Затем обрезают ствол другого дерева, поменьше, один его конец поднимают на высоту трех футов и кладут в развилку воткнутой в землю ветки, а другой конец, стёсанный так, чтобы он свободно скользил вверх и вниз, вставляют в вырезанную для этого прорезь. Этот конец приподнят к верхней части прорези и поддерживается простой защёлкой в виде цифры 4, оставляя ниже почти квадратное отверстие для головы соболя. К защёлке затем прикрепляется наживка, и ловушка готова.

Соболь встаёт на задние лапы, засовывает голову в отверстие, защёлка срабатывает, и тяжёлое бревно падает, раздавливая череп животного, ни в малейшей степени не повреждая ценного меха.

Один туземец зачастую делает осенью до сотни таких ловушек и посещает их через короткие промежутки в течение всей зимы. Не довольствуясь, однако, этой обширной и хорошо организованной системой ловли соболей, туземцы охотятся на них на снегоступах с приученными на этого зверя собаками, загоняют его в норы, окружают их сетями, а затем, выгоняя из нор огнем или топором, убивают дубинками.

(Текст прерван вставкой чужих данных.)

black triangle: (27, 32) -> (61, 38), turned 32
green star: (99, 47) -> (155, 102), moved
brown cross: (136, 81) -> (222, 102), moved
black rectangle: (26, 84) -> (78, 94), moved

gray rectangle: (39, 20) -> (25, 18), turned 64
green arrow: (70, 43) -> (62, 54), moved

Количество соболей, выловленных на Камчатском полуострове, ежегодно колеблется от шести до девяти тысяч, все они вывозятся в Россию и экспортируются оттуда в северную Европу. Значительная часть от всего количества русских соболей на европейском рынке добывается уроженцами Камчатки и перевозится в Москву американскими купцами.

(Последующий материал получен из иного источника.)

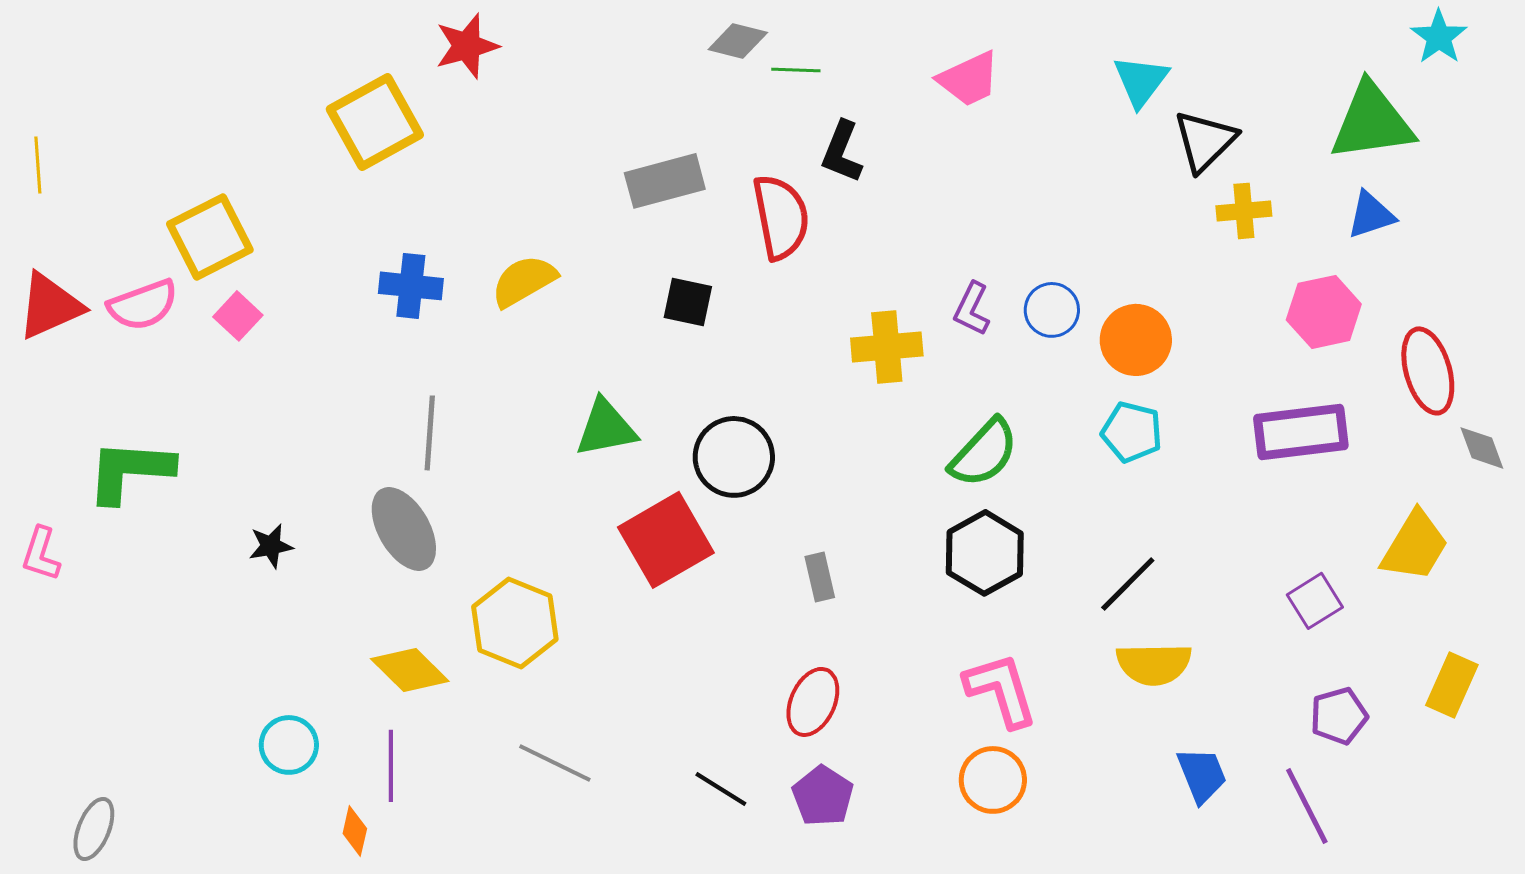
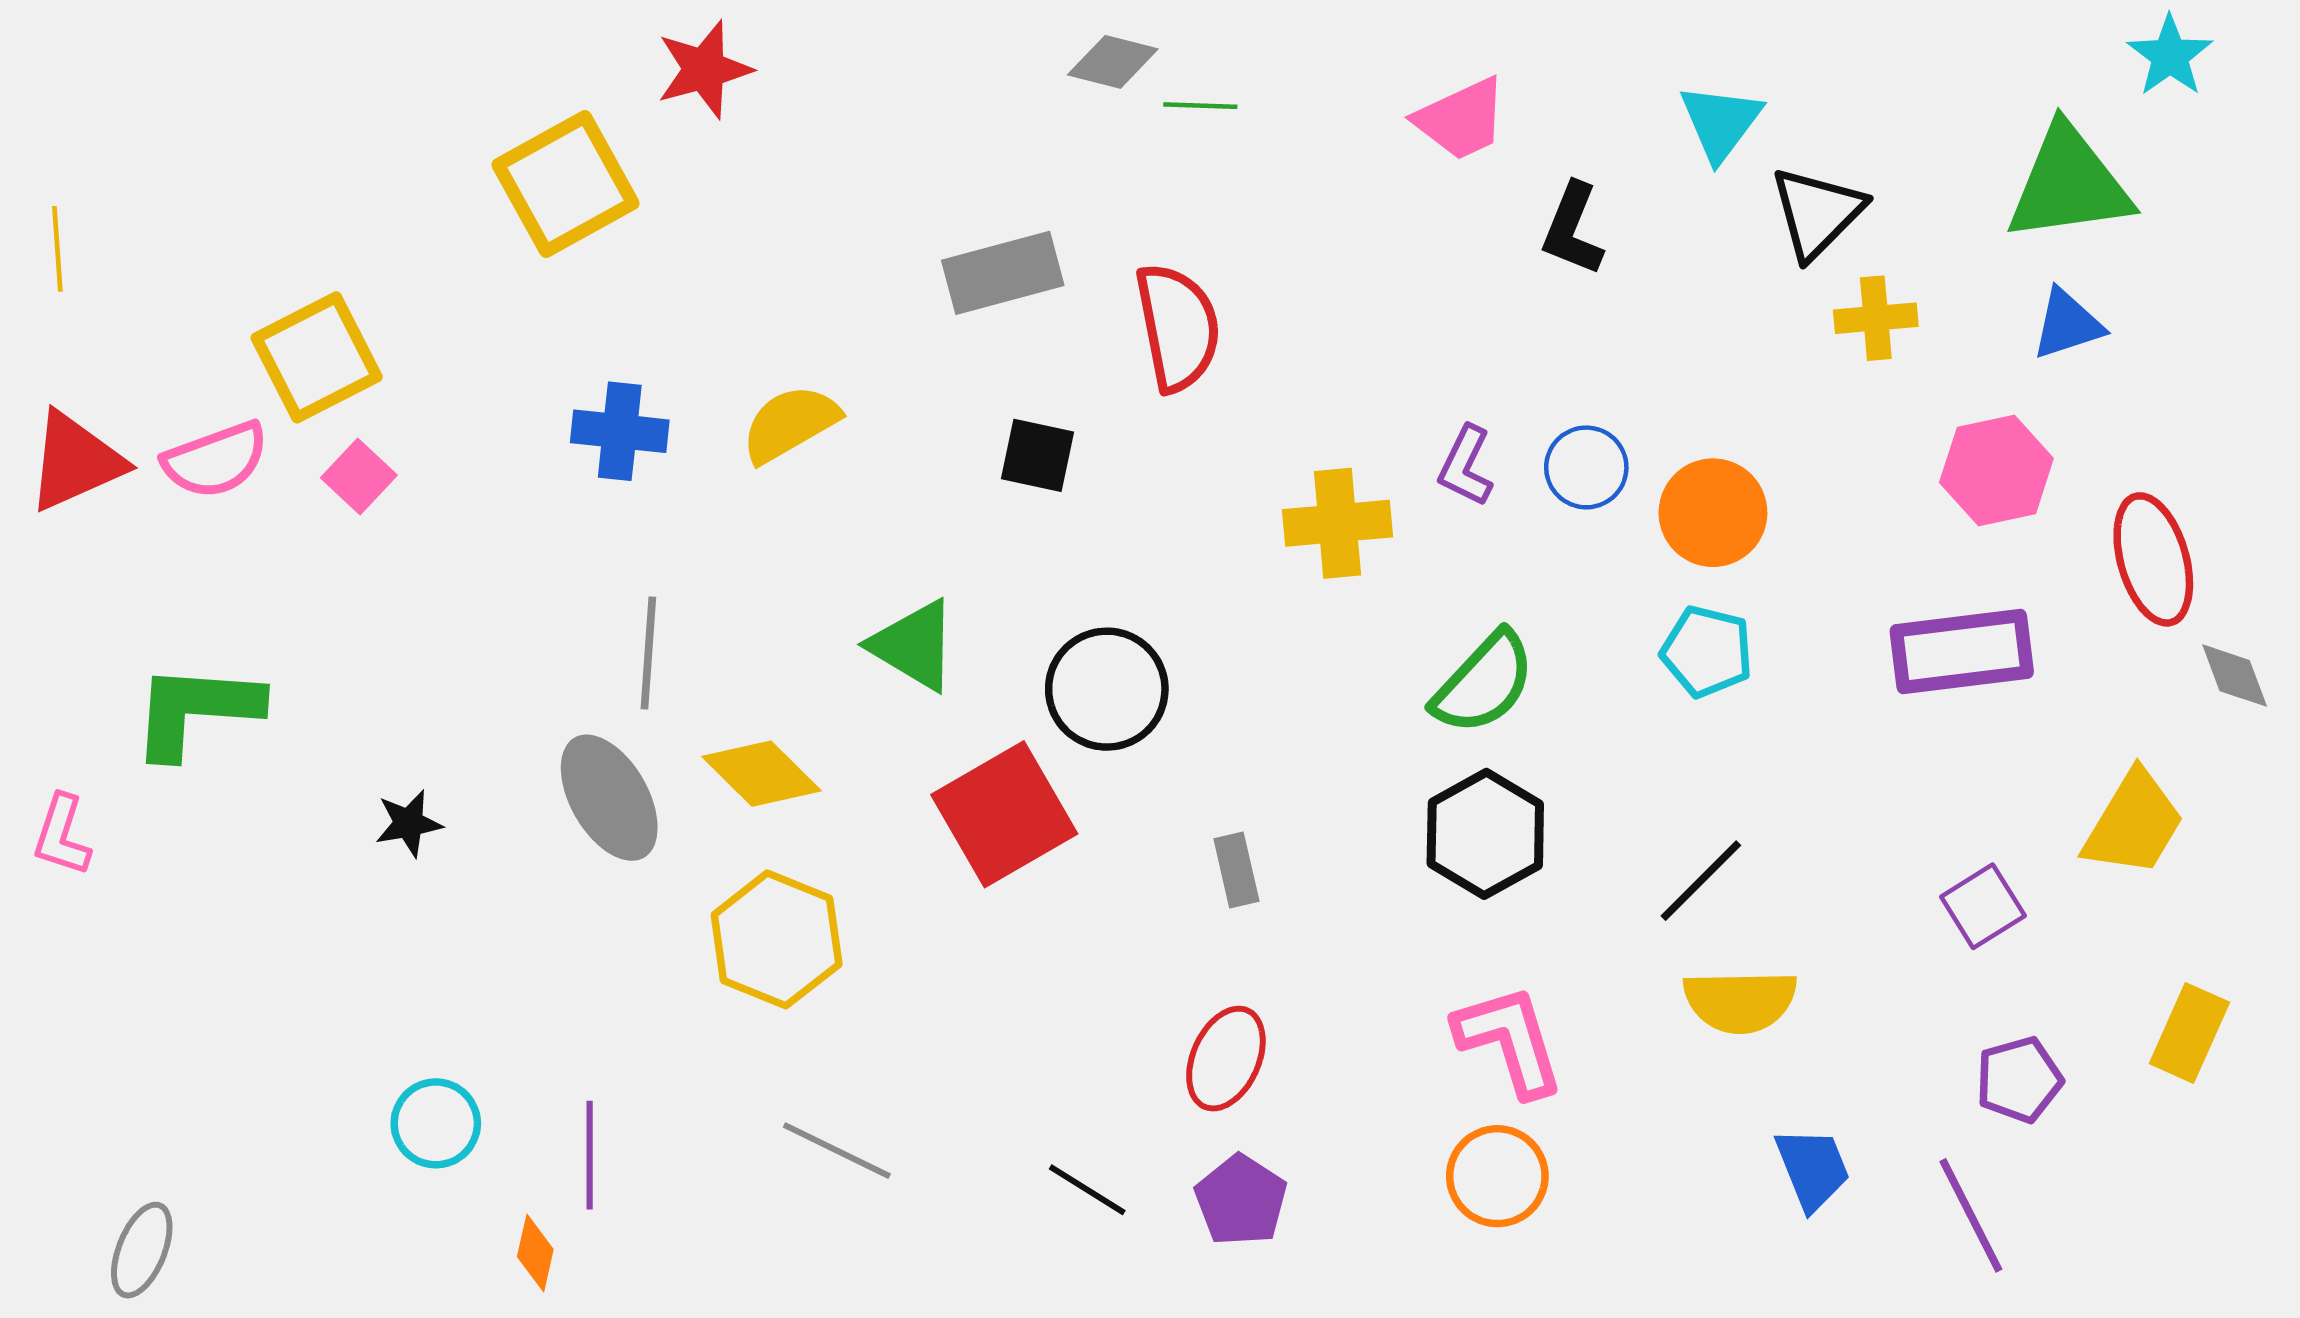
black L-shape: (842, 152) -> (1573, 229), moved
green triangle: (606, 428) -> (914, 645), turned 42
yellow diamond: (410, 670) -> (761, 774), moved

W.H. Bordman из Бостона и Американский торговый дом в Китае, известный как «Russell & Co», контролируют практически всю пушную торговлю Камчатки и Охотского побережья. Камчадалам за соболью шкуру в 1867 году в среднем платили номинально пятнадцать рублей серебром, или около одиннадцати долларов золотом. Оплата производилась чаем, сахаром, табаком и другими товарами (сообразно собственной оценке торговца), так что туземцы фактически получали немногим более половины номинальной цены. Почти все жители центральной Камчатки прямо или косвенно занимаются в течение зимы собольим промыслом и многие из них благодаря этому существуют вполне безбедно.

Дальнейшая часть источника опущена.